Strona:PL Zola - Lourdes.djvu/521

Z Wikiźródeł, wolnej biblioteki
Ta strona została uwierzytelniona.

Wtem, lekki szmer zbudził chwilowo Piotra z marzenia w jakie zapadł. Był to szmer źródła szemrzącego, jak przyciszony odgłos, ukrytego gdzieś w oddali ptaka. O jakże byłby pragnął módz paść na kolana, uwierzyć w cudowność i nabrać niezłomnego przekonania, iż błogosławiona ta woda wytrysła ze skały dla uszczęśliwienia cierpiącej ludzkości! Wszakże po to tutaj przybył; chciał ukorzyć się przed Majestatem N. Panny i błagać Jej miłosierdzia, pragnął, by zesłać mu zechciała dar wiary i ufności dziecięcej. Dlaczegóż więc nie pada na kolana, żebrząc tej łaski?... Duszno mu było coraz to bardziej a gromnice olśniewały go aż do nieprzytomności.

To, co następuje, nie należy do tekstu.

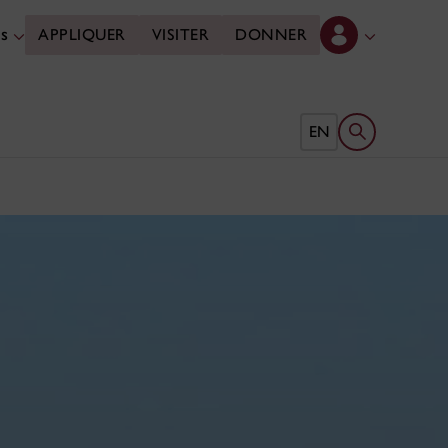
es
APPLIQUER
VISITER
DONNER
Ouvrir le form
EN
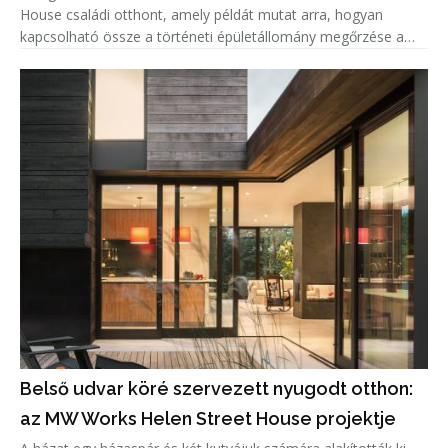
House családi otthont, amely példát mutat arra, hogyan
kapcsolható össze a történeti épületállomány megőrzése a
kortárs lakóépítészeti igényekkel. A projekt középpontjában az
adaptí
Belső udvar köré szervezett nyugodt otthon:
az MW Works Helen Street House projektje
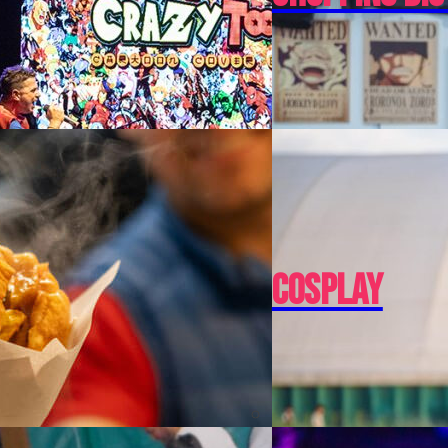
Cosplay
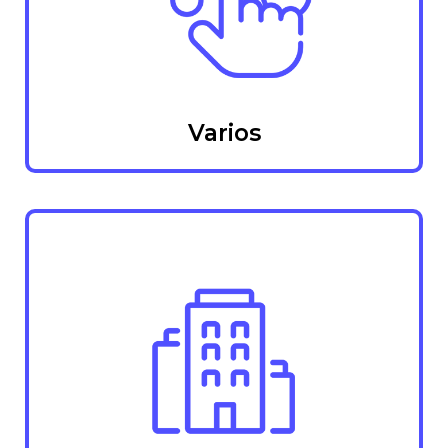
Varios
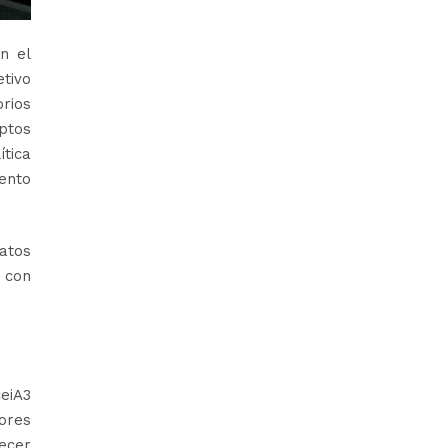
n el
tivo
orios
ptos
tica
iento
atos
 con
ceiA3
dores
recer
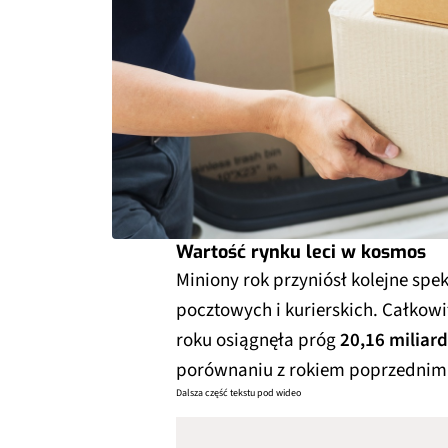
Wartość rynku leci w kosmos
Miniony rok przyniósł kolejne spe
pocztowych i kurierskich. Całkowi
roku osiągnęła próg
20,16 miliard
porównaniu z rokiem poprzednim
Dalsza część tekstu pod wideo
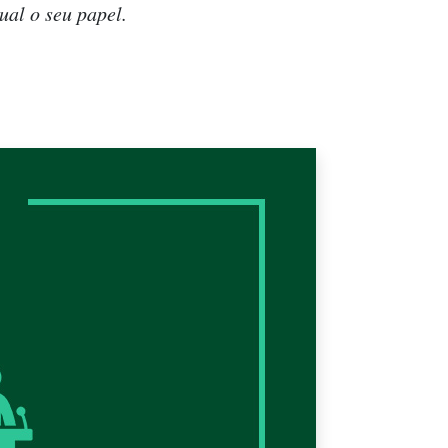
ual o seu papel.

I przyszło mu na myśl, iż od dwóch dni jak przybył do Lourdes, zaniedbał obowiązku odprawiania mszy świętej, korzystając ze swobody, jakiej używali tutaj księża. Pozostawał więc w stanie grzechu i może ten właśnie ciężar przygniatał mu tak dokuczliwie serce. Myśl ta stawała się coraz cięższą do zniesienia, powstał pod jej wrażeniem, bo już dłużej nie mógł wytrzymać i opuścił grotę. Zamknął za sobą furtkę kraty, pozostawiając barona Suire na ławie, pogrążonego w śnie głębokim.
Marya nie poruszyła się w swoim wózku. Siedziała wciąż, łokciami wsparta o jego krawędzie, twarz miała wzniesioną ku świętej statui a oczy jej pałały uwielbieniem.